Permalink Reply by SteveInCO on March 20, 2013 at 1:15am E Pluribus Unum does not appear on our paper money at all. It does appear on our coins. It even appeared on our early coinage, from say 1795 to 1840 (silver coins). It hasn't been on every coin historically but it does appear on all of them today.
Permalink Reply by Tom Sarbeck on March 19, 2013 at 11:01pm About UG, the two words added to the Pledge, allegedly to announce America's opposition to the Soviet Union's atheism:
An NYT op-ed on January 18 in 2012 told of a forthcoming book One Nation Under God: Corporations, Christianity, and the Rise of the Religious Right by Kevin M. Kruse, an associate professor of history at Princeton.
The op-ed said UG first appeared in Lincoln's Gettysburg Address, and that it "disappeared from political discourse for decades. But it re-emerged in the mid-20th century,..." when "corporate leaders and conservative clergymen deployed it to discredit [FDR's] New Deal."
During the 1930s depression, those corporate leaders wanted to "restore their public image and simultaneously roll back the 'creeping socialism' of the welfare state."
They enlisted highly-regarded clergymen to unite faith and free enterprise, to attack the federal government, and to advance "a new blend of conservative religion, economics and politics...."

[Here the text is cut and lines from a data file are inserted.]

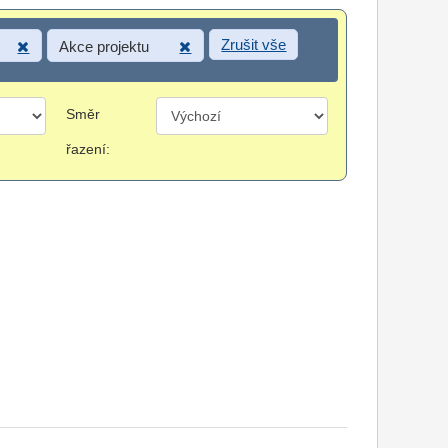
Zrušit vše
Akce projektu
Směr
řazení:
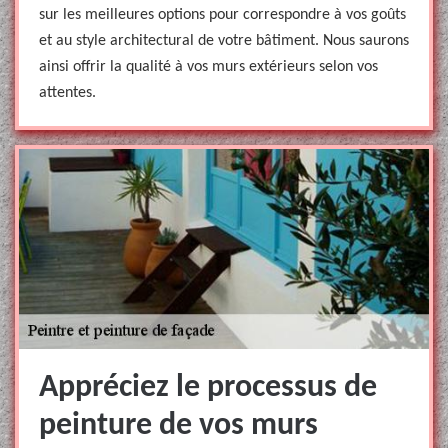
sur les meilleures options pour correspondre à vos goûts
et au style architectural de votre bâtiment. Nous saurons
ainsi offrir la qualité à vos murs extérieurs selon vos
attentes.
Appréciez le processus de
peinture de vos murs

The term evolved to "freedom under God" and in 1951 a business-financed Fourth of July celebration kicked off a campaign to encourage the nation to use that expression to commemorate independence.
In 1953 President Eisenhower presided over the first presidential prayer breakfast on a "government under God" theme.
In 1954, "as this 'under-God consciousness' swept the nation" Congress added "under God" to the Pledge.
It seems fair to say "American capitalism needs all the help it can get".
Permalink Reply by SteveInCO on March 20, 2013 at 1:20am Evidently god's help did nothing to stem the socialist tide.
This is hardly surprising as god suffers from the minor handicap of not actually existing.
Permalink Reply by booklover on March 20, 2013 at 9:27am I love FFRF. My Mom and I want to go to their convention in September since it's in Madison, WI.